Bati na porta de vidro:

- Ei.

A coisa me cumprimentou sem parar de girar a chave de fenda e também sem me olhar. De onde eu estava parado, não conseguia ver em que ela trabalhava.

- Vim chamar você para... Está tudo bem?

- Claro – ela respondeu. – Venha cá, quero te mostrar uma coisa.

Meio hesitante, eu me aproximei. Parei atrás da coisa e espiei por cima de seus ombros. Ela tinha nas mãos algo pequeno e quadrado, que me lembrou uma minúscula bateria de celular. A coisa estava parafusando um dos lados dela, e por isso ficava girando a chave de fenda daquele jeito. Notei as tralhas espalhadas pelo chão da caixa de vidro: televisores e rádios abertos, walkie-talkies e telefones com as entranhas expostas, placas de computadores e uma cabeleira emaranhada de fios de cobre.

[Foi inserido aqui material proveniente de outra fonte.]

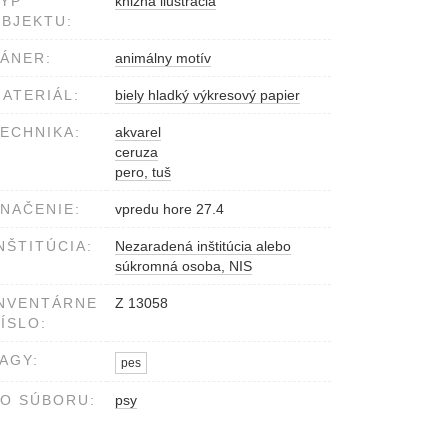
YP
knižná ilustrácia
BJEKTU:
ÁNER:
animálny motív
ATERIÁL:
biely hladký výkresový papier
ECHNIKA:
akvarel
ceruza
pero, tuš
NAČENIE:
vpredu hore 27.4
NŠTITÚCIA:
Nezaradená inštitúcia alebo
súkromná osoba, NIS
NVENTÁRNE
Z 13058
ÍSLO:
AGY:
pes
O SÚBORU:
psy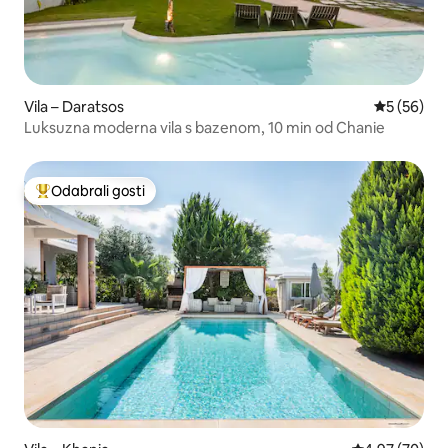
Vila – Daratsos
Prosječna o
5 (56)
Luksuzna moderna vila s bazenom, 10 min od Chanie
Odabrali gosti
Među najviše rangiranima s oznakom „Odabrali gosti”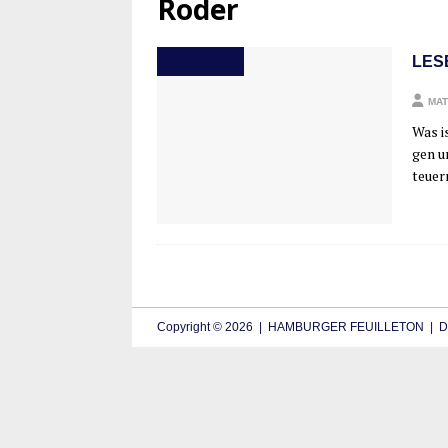
Roder
LES
LITERATUR
MAT
Was is
gen u
teu­er
Copyright © 2026 | HAMBURGER FEUILLETON | De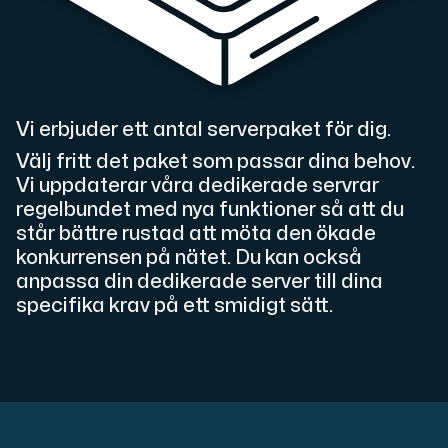
Cloud VPS
En VPS ger inte bara trygghet — utan också en kraftful
Vi erbjuder ett antal serverpaket för dig.
Välj fritt det paket som passar dina behov.
Vi uppdaterar våra dedikerade servrar
regelbundet med nya funktioner så att du
står bättre rustad att möta den ökade
VMBOX
konkurrensen på nätet. Du kan också
KVM-VPS med Windows och Linux, dubbel nod-replikering.
anpassa din dedikerade server till dina
specifika krav på ett smidigt sätt.
Webbhotell
Hosta omfattande webbplatser och obegränsat antal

- Que porra você está fazendo?

A coisa deu uma última girada na chave de fenda e ergueu contra a luz o pequeno objeto quadrado no qual trabalhava. Levou-o próximo do ouvido, como se quisesse escutá-lo falar, e virou-se para mim.

- Abra a mão.

Estendi a mão aberta. A coisa depositou o objetivo em minha palma. Era leve e vibrava. Emitia quase um ronronar de gato, um zumbido que fazia cócegas contra minha pele. Ergui as sobrancelhas, sem entender merda alguma.

- Ainda não está pronto – disse a coisa.

- O que não está pronto?

A coisa apontou a chave de fenda para o objeto em minha palma.

- O bloqueador.

O objeto aumentou a força de sua vibração. Não mais um ronronar de gato, mas um avião prestes a levantar voo. Então, sem mais nem menos, ele estourou: explodiu numa bolha de faísca azul e parou de vibrar, soltando para o alto um fiapinho de fumaça. Cheiro de queimado encheu a caixa de vidro. A coisa vestida de Donald torceu a boca. Foi um gesto que me surpreendeu: era incrível como ela absorvia as reações humanas minhas e do resto da equipe.